## About this exercise
Write out each line of the material below exactly as given.

## Input data
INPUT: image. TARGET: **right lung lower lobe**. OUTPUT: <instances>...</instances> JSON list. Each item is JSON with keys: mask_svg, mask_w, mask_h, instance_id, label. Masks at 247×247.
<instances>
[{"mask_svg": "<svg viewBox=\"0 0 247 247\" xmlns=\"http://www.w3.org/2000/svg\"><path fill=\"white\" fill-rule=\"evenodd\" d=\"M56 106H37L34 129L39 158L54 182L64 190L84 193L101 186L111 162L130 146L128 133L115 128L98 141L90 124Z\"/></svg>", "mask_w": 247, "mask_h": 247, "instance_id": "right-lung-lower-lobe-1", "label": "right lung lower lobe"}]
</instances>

## Answer below
INPUT: image. TARGET: **right lung lower lobe**. OUTPUT: <instances>...</instances> JSON list. Each item is JSON with keys: mask_svg, mask_w, mask_h, instance_id, label. Masks at 247×247.
<instances>
[{"mask_svg": "<svg viewBox=\"0 0 247 247\" xmlns=\"http://www.w3.org/2000/svg\"><path fill=\"white\" fill-rule=\"evenodd\" d=\"M56 106H37L34 129L39 158L54 182L64 190L84 193L101 186L111 162L130 146L128 133L115 128L98 141L90 124Z\"/></svg>", "mask_w": 247, "mask_h": 247, "instance_id": "right-lung-lower-lobe-1", "label": "right lung lower lobe"}]
</instances>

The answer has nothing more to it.